A verbatim copy of the lines starting at the one with "About the Greater" and ending at the last line below is required; include nothing else.

------------------------------------------------------------

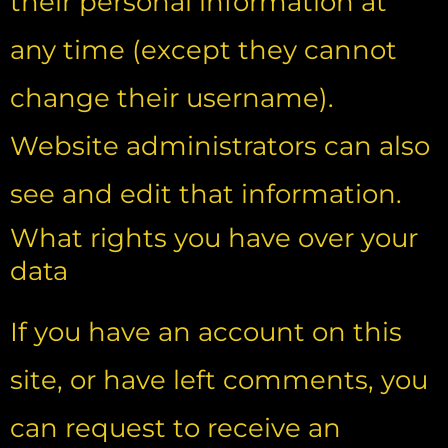
their personal information at
any time (except they cannot
change their username).
Website administrators can also
see and edit that information.
What rights you have over your
data
If you have an account on this
site, or have left comments, you
can request to receive an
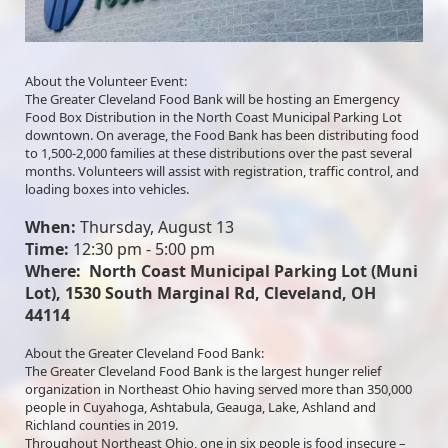
About the Volunteer Event:
The Greater Cleveland Food Bank will be hosting an Emergency 
Food Box Distribution in the North Coast Municipal Parking Lot 
downtown. On average, the Food Bank has been distributing food 
to 1,500-2,000 families at these distributions over the past several 
months. Volunteers will assist with registration, traffic control, and 
loading boxes into vehicles. 
When:
 Thursday, August 13 
Time:
 12:30 pm - 5:00 pm
Where:  North Coast Municipal Parking Lot (Muni 
Lot), 1530 South Marginal Rd, Cleveland, OH 
44114
About the Greater Cleveland Food Bank:
The Greater Cleveland Food Bank is the largest hunger relief 
organization in Northeast Ohio having served more than 350,000 
people in Cuyahoga, Ashtabula, Geauga, Lake, Ashland and 
Richland counties in 2019.
Throughout Northeast Ohio, one in six people is food insecure –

------------------------------------------------------------

Exercise result
About the Greater Cleveland Food Bank:
The Greater Cleveland Food Bank is the largest hunger relief 
organization in Northeast Ohio having served more than 350,000 
people in Cuyahoga, Ashtabula, Geauga, Lake, Ashland and 
Richland counties in 2019.
Throughout Northeast Ohio, one in six people is food insecure –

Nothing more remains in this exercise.